En el corazón de la Toscana

Probablemente ningún pueblo capte en todo su esplendor la esencia de la Toscana como San Gimignano. A medio camino entre la gran joya del Quattrocento, Florencia, y la más inadvertida pero soberbiamente bella Siena, esta pequeña ciudadela amurallada surge en el horizonte después de doblar alguna de las incontables curvas del trayecto. Corona una colina que domina las floridas y bucólicas llanuras toscanas, en las que el tiempo parece pasar a otro ritmo, más calmado, más lento, somnoliento.

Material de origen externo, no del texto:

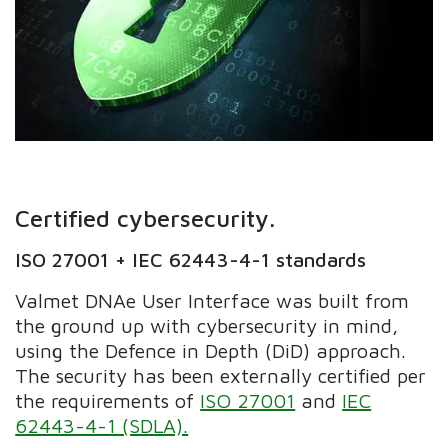
Certified cybersecurity.
ISO 27001 + IEC 62443-4-1 standards
Valmet DNAe User Interface was built from
the ground up with cybersecurity in mind,
using the Defence in Depth (DiD) approach.
The security has been externally certified per
the requirements of
ISO 27001
and
IEC
62443-4-1 (SDLA).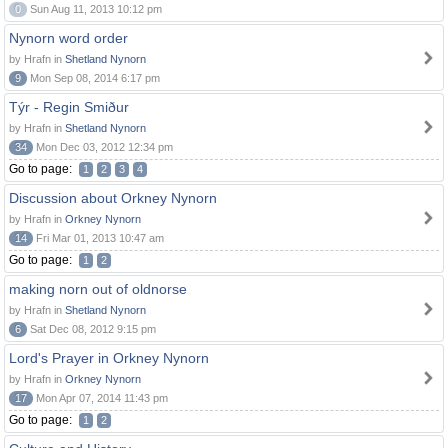
0
Sun Aug 11, 2013 10:12 pm
Nynorn word order
by Hrafn in
Shetland Nynorn
9
Mon Sep 08, 2014 6:17 pm
Týr - Regin Smiður
by Hrafn in
Shetland Nynorn
34
Mon Dec 03, 2012 12:34 pm
Go to page:
1
2
3
4
Discussion about Orkney Nynorn
by Hrafn in
Orkney Nynorn
14
Fri Mar 01, 2013 10:47 am
Go to page:
1
2
making norn out of oldnorse
by Hrafn in
Shetland Nynorn
6
Sat Dec 08, 2012 9:15 pm
Lord's Prayer in Orkney Nynorn
by Hrafn in
Orkney Nynorn
17
Mon Apr 07, 2014 11:43 pm
Go to page:
1
2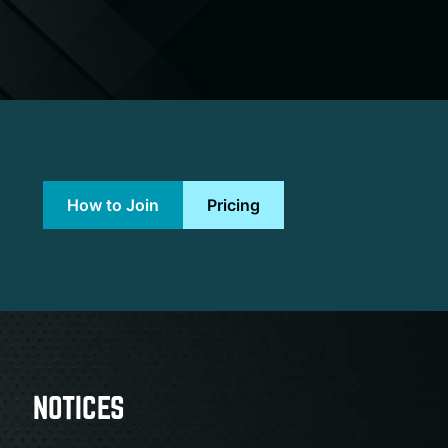
How to Join
Pricing
NOTICES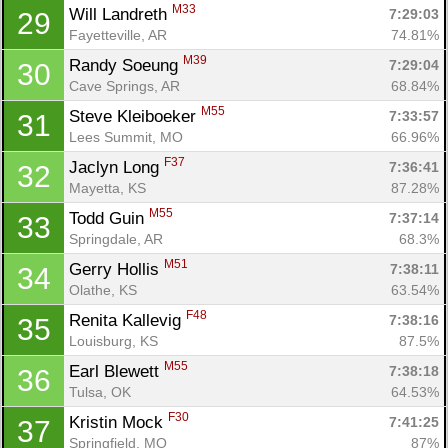
M33
Will Landreth 
7:29:03
29
Fayetteville, AR
74.81%
M39
Randy Soeung 
7:29:04
30
Cave Springs, AR
68.84%
M55
Steve Kleiboeker 
7:33:57
31
Lees Summit, MO
66.96%
F37
Jaclyn Long 
7:36:41
32
Mayetta, KS
87.28%
M55
Todd Guin 
7:37:14
33
Springdale, AR
68.3%
M51
Gerry Hollis 
7:38:11
34
Olathe, KS
63.54%
F48
Renita Kallevig 
7:38:16
35
Louisburg, KS
87.5%
M55
Earl Blewett 
7:38:18
36
Tulsa, OK
64.53%
F30
Kristin Mock 
7:41:25
37
Springfield, MO
87%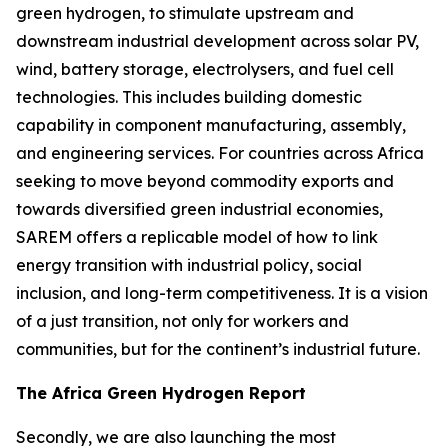
green hydrogen, to stimulate upstream and
downstream industrial development across solar PV,
wind, battery storage, electrolysers, and fuel cell
technologies. This includes building domestic
capability in component manufacturing, assembly,
and engineering services. For countries across Africa
seeking to move beyond commodity exports and
towards diversified green industrial economies,
SAREM offers a replicable model of how to link
energy transition with industrial policy, social
inclusion, and long-term competitiveness. It is a vision
of a just transition, not only for workers and
communities, but for the continent’s industrial future.
The Africa Green Hydrogen Report
Secondly, we are also launching the most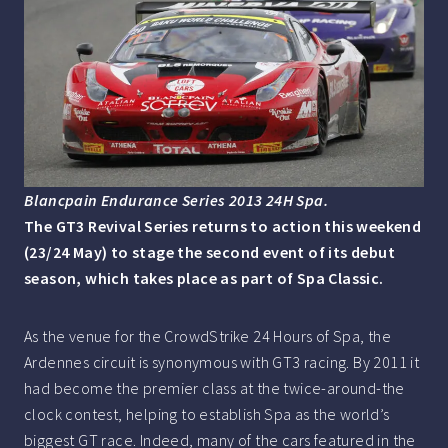
Blancpain Endurance Series 2013 24H Spa.
The GT3 Revival Series returns to action this weekend
(23/24 May) to stage the second event of its debut
season, which takes place as part of Spa Classic.
As the venue for the CrowdStrike 24 Hours of Spa, the
Ardennes circuit is synonymous with GT3 racing. By 2011 it
had become the premier class at the twice-around-the
clock contest, helping to establish Spa as the world’s
biggest GT race. Indeed, many of the cars featured in the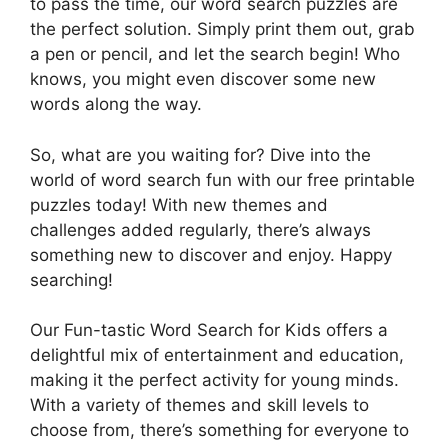
to pass the time, our word search puzzles are
the perfect solution. Simply print them out, grab
a pen or pencil, and let the search begin! Who
knows, you might even discover some new
words along the way.
So, what are you waiting for? Dive into the
world of word search fun with our free printable
puzzles today! With new themes and
challenges added regularly, there’s always
something new to discover and enjoy. Happy
searching!
Our Fun-tastic Word Search for Kids offers a
delightful mix of entertainment and education,
making it the perfect activity for young minds.
With a variety of themes and skill levels to
choose from, there’s something for everyone to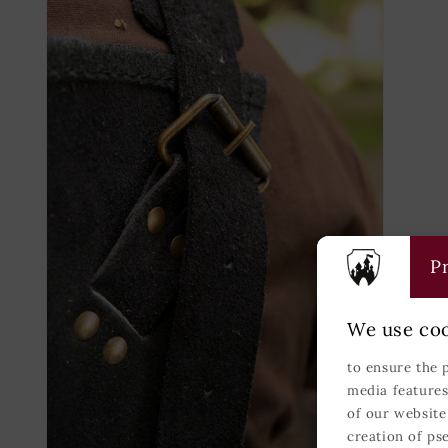
modal
modal
Pr
We use coo
to ensure the 
media features
of our website
creation of ps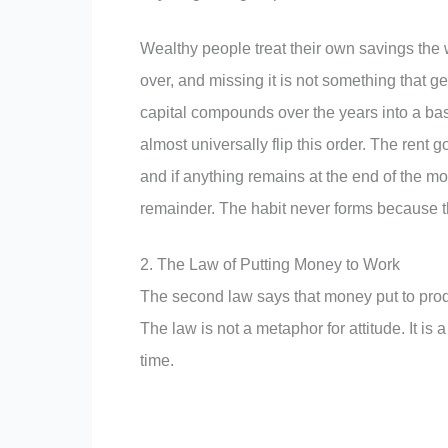
Wealthy people treat their own savings the way 
over, and missing it is not something that ge
capital compounds over the years into a bas
almost universally flip this order. The rent g
and if anything remains at the end of the m
remainder. The habit never forms because th
2. The Law of Putting Money to Work
The second law says that money put to produ
The law is not a metaphor for attitude. It i
time.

Fortificado tal y como lo vemos hoy en la Edad Media, destaca por el excelente de sus torres, que le confieren su perfil escalonado y marrón. En una carrera de testosterona que la raza humana aún no ha superado a pesar del paso de los siglos, los señores pudientes de entonces pugnaban por erigir y poseer la torre más alta del recinto. Pero al contrario de lo ocurrido en otras villas de la región, las de San Gimignano no padecieron la cruel destrucción de los grandes conflictos del siglo XX y 13 de ellas se conservan impolutas.

Sus calles angostas y empinadas apenas soportan el tráfico rodado, que se reserva a la vida extramuros. En las confluencias de las más importantes, hermosas plazas irregulares llenan de vida y algarabía los atardeceres estivales. Quizás la más bella sea la de Cisterna, con su macizo pozo pétreo en el centro. A ambos lados de la Via San Giovanni, las artesanías y los productos de la tierra estallan en vivos coloridos sobre la monocromía arenisca. Si no se quiere sufrir una confusión temporal transitoria, no es aconsejable cerrar los ojos más allá de un parpadeo: es probable que al abrirlos nuevamente el pavimento aparezca cubierto de paja, circulen bueyes uncidos y alguna cortesana de corpiño fruncido nos ofrezca unos olorosos limones.